Comment by moduspol
The quote is "single-use wallets, addresses, or accounts." If you download any normal Bitcoin wallet today, it'll use a series of words to derive a series of private keys that are used by the wallet. Each one gets a different address.
Then your wallet software is smart enough to treat all the addresses derived as a single wallet. When you go to make a payment, it makes it from the various addresses owned by the wallet. When you want to accept money, you can generate the next address in the series and give a fresh address to someone new.
The net result is that it's not clear from someone looking at the blockchain which addresses actually belong to YOUR wallet and which transactions are you sending money to someone else or yourself.
AFAIK this is how basically all Bitcoin wallets have worked for years.
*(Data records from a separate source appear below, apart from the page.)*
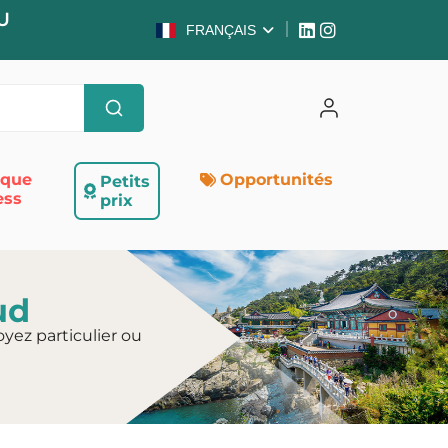
U
FRANÇAIS
ique
Opportunités
Petits
ess
prix
ud
yez particulier ou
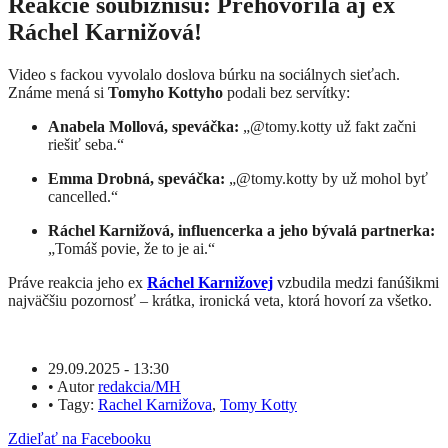
Reakcie šoubiznisu: Prehovorila aj ex
Ráchel Karnižová!
Video s fackou vyvolalo doslova búrku na sociálnych sieťach.
Známe mená si
Tomyho Kottyho
podali bez servítky:
Anabela Mollová, speváčka:
„@tomy.kotty už fakt začni
riešiť seba.“
Emma Drobná, speváčka:
„@tomy.kotty by už mohol byť
cancelled.“
Ráchel Karnižová, influencerka a jeho bývalá partnerka:
„Tomáš povie, že to je ai.“
Práve reakcia jeho ex
Ráchel Karnižovej
vzbudila medzi fanúšikmi
najväčšiu pozornosť – krátka, ironická veta, ktorá hovorí za všetko.
29.09.2025 - 13:30
•
Autor
redakcia/MH
•
Tagy:
Rachel Karnižova
,
Tomy Kotty
Zdieľať na Facebooku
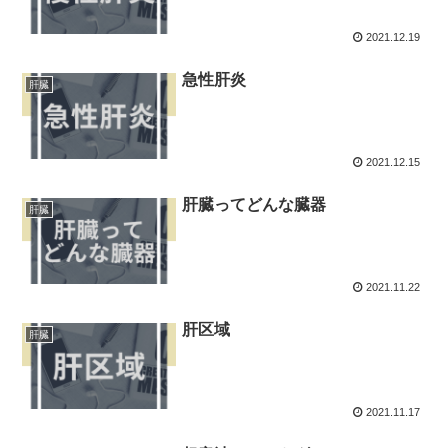
2021.12.19
急性肝炎
肝臓
2021.12.15
肝臓ってどんな臓器
肝臓
2021.11.22
肝区域
肝臓
2021.11.17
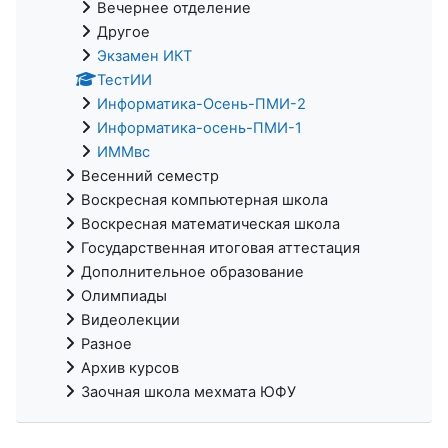
Вечернее отделение
Другое
Экзамен ИКТ
ТестИИ
Информатика-Осень-ПМИ-2
Информатика-осень-ПМИ-1
ИММвс
Весенний семестр
Воскресная компьютерная школа
Воскресная математическая школа
Государственная итоговая аттестация
Дополнительное образование
Олимпиады
Видеолекции
Разное
Архив курсов
Заочная школа мехмата ЮФУ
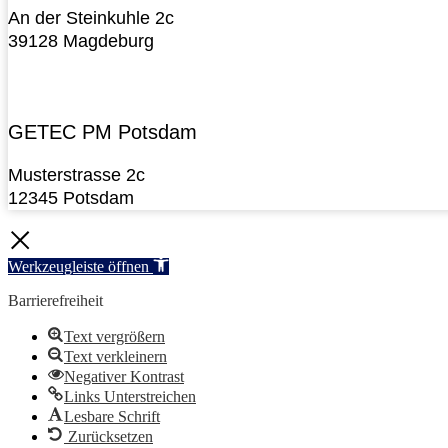
An der Steinkuhle 2c
39128 Magdeburg
GETEC PM Potsdam
Musterstrasse 2c
12345 Potsdam
Werkzeugleiste öffnen
Barrierefreiheit
Text vergrößern
Text verkleinern
Negativer Kontrast
Links Unterstreichen
Lesbare Schrift
Zurücksetzen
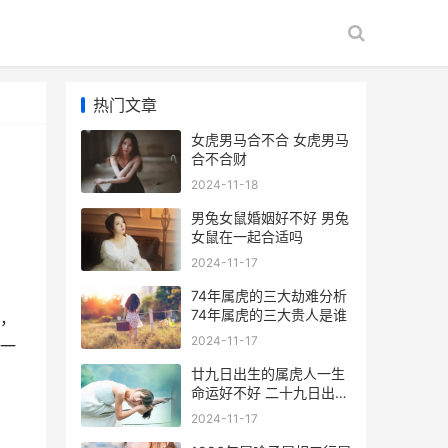
热门文章
女虎男马合不合 女虎男马
合不合财
2024-11-18
男兔女鼠婚姻好不好 男兔
女鼠在一起合适吗
2024-11-17
74年属虎的三大劫难分析
74年属虎的三大贵人是谁
，
2024-11-17
一
廿九日出生的属虎人一生
命运好不好 二十九日出生
命运如何
2024-11-17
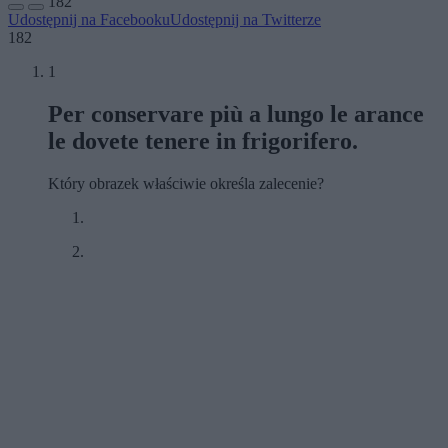
182
Udostępnij na Facebooku
Udostępnij na Twitterze
182
1
Per conservare più a lungo le arance
le dovete tenere in frigorifero.
Który obrazek właściwie określa zalecenie?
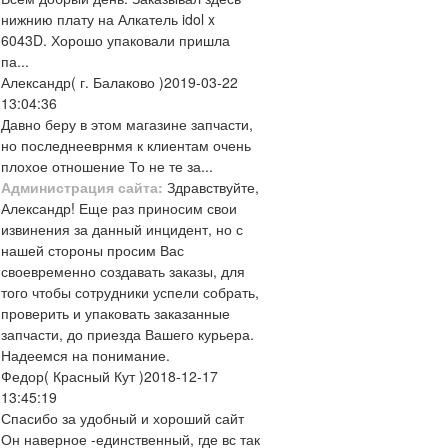
нижнию плату на Алкатель idol x
6043D. Хорошо упаковали пришла
па...
Александр
( г. Балаково )
2019-03-22
13:04:36
Давно беру в этом магазине запчасти,
но последнееврнмя к клиентам очень
плохое отношение То не те за...
Администрация сайта:
Здравствуйте,
Александр! Еще раз приносим свои
извинения за данный инцидент, но с
нашей стороны просим Вас
своевременно создавать заказы, для
того чтобы сотрудники успели собрать,
проверить и упаковать заказанные
запчасти, до приезда Вашего курьера.
Надеемся на понимание.
Федор
( Красный Кут )
2018-12-17
13:45:19
Спасибо за удобный и хороший сайт
Он наверное -единственный, где вс так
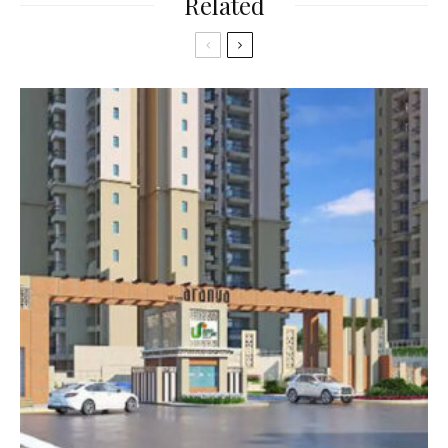
Related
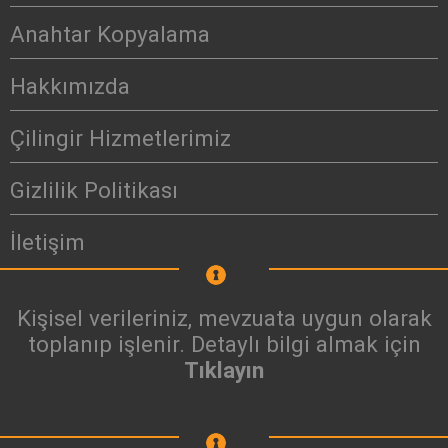
Anahtar Kopyalama
Hakkımızda
Çilingir Hizmetlerimiz
Gizlilik Politikası
İletişim
Kişisel verileriniz, mevzuata uygun olarak
toplanıp işlenir. Detaylı bilgi almak için
Tıklayın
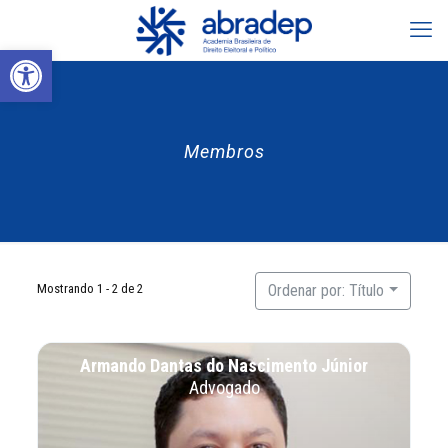
Abrir a barra de ferramentas
Membros
Mostrando 1 - 2 de 2
Ordenar por: Título
Armando Dantas do Nascimento Júnior
Advogado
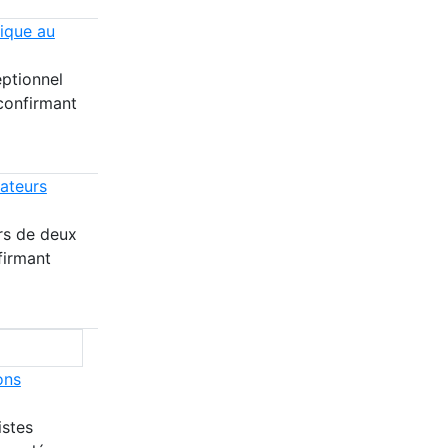
ique au
ptionnel
confirmant
ateurs
ors de deux
firmant
ons
istes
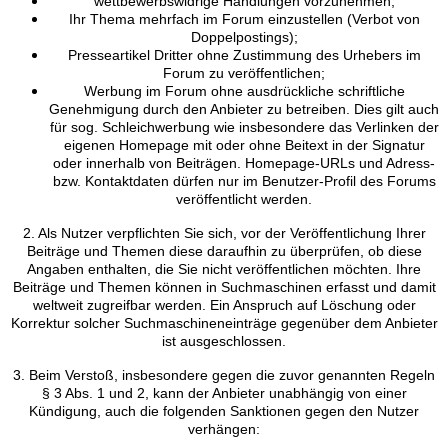
wettbewerbswidrige Handlungen vorzunehmen;
Ihr Thema mehrfach im Forum einzustellen (Verbot von
Doppelpostings);
Presseartikel Dritter ohne Zustimmung des Urhebers im
Forum zu veröffentlichen;
Werbung im Forum ohne ausdrückliche schriftliche
Genehmigung durch den Anbieter zu betreiben. Dies gilt auch
für sog. Schleichwerbung wie insbesondere das Verlinken der
eigenen Homepage mit oder ohne Beitext in der Signatur
oder innerhalb von Beiträgen. Homepage-URLs und Adress-
bzw. Kontaktdaten dürfen nur im Benutzer-Profil des Forums
veröffentlicht werden.
2. Als Nutzer verpflichten Sie sich, vor der Veröffentlichung Ihrer
Beiträge und Themen diese daraufhin zu überprüfen, ob diese
Angaben enthalten, die Sie nicht veröffentlichen möchten. Ihre
Beiträge und Themen können in Suchmaschinen erfasst und damit
weltweit zugreifbar werden. Ein Anspruch auf Löschung oder
Korrektur solcher Suchmaschineneinträge gegenüber dem Anbieter
ist ausgeschlossen.
3. Beim Verstoß, insbesondere gegen die zuvor genannten Regeln
§ 3 Abs. 1 und 2, kann der Anbieter unabhängig von einer
Kündigung, auch die folgenden Sanktionen gegen den Nutzer
verhängen:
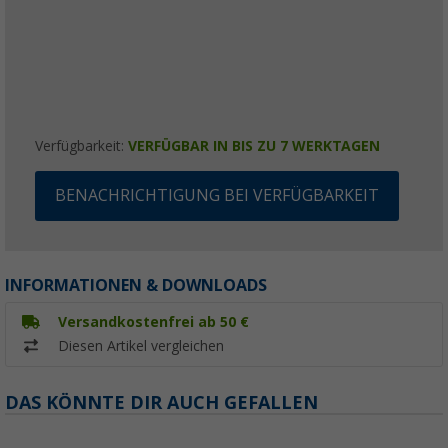
Verfügbarkeit:
VERFÜGBAR IN BIS ZU 7 WERKTAGEN
BENACHRICHTIGUNG BEI VERFÜGBARKEIT
INFORMATIONEN & DOWNLOADS
Versandkostenfrei ab 50 €
Diesen Artikel vergleichen
DAS KÖNNTE DIR AUCH GEFALLEN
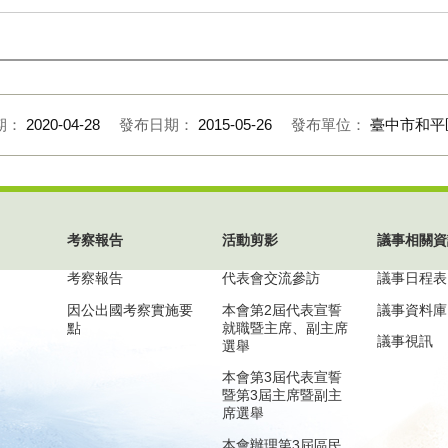
期：
2020-04-28
發布日期：
2015-05-26
發布單位：
臺中市和平
考察報告
活動剪影
議事相關資
考察報告
代表會交流參訪
議事日程表
因公出國考察實施要
本會第2屆代表宣誓
議事資料庫
點
就職暨主席、副主席
議事視訊
選舉
本會第3屆代表宣誓
暨第3屆主席暨副主
席選舉
本會辦理第3屆區民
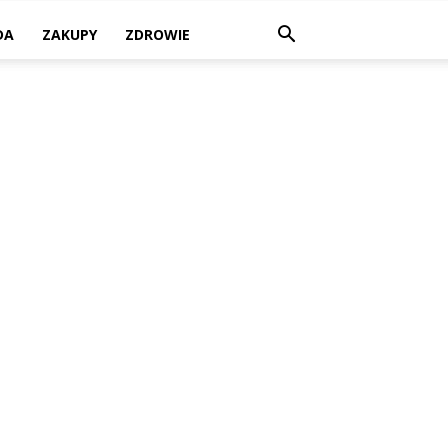
DA
ZAKUPY
ZDROWIE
Electrum and Base (formerly bread wallet) as well as Ledger's wallet are the main ones I've used.
EDIT: Just to address this:
> What is the "normal Bitcoin" use case for funneling money through a chain of throwaway wallets?
It makes it so that someone publicly looking at the blockchain can't provably tell how much Bitcoin you have.
We still have to give addresses to people to receive money, so if we were only allowed to have a few, it wouldn't be hard to trace which people own which wallets. And then now you've got a big physical security risk because the world can see how much money you are able to give if they invade your home, kidnap a family member, etc. It'd be like having to put a sign out in front of your house that says, "$600,000 in cash is in here." And they could see the cash.
Doesn't that result in multiple transactions/transaction fees if you ever need to spend more than a single wallet contains?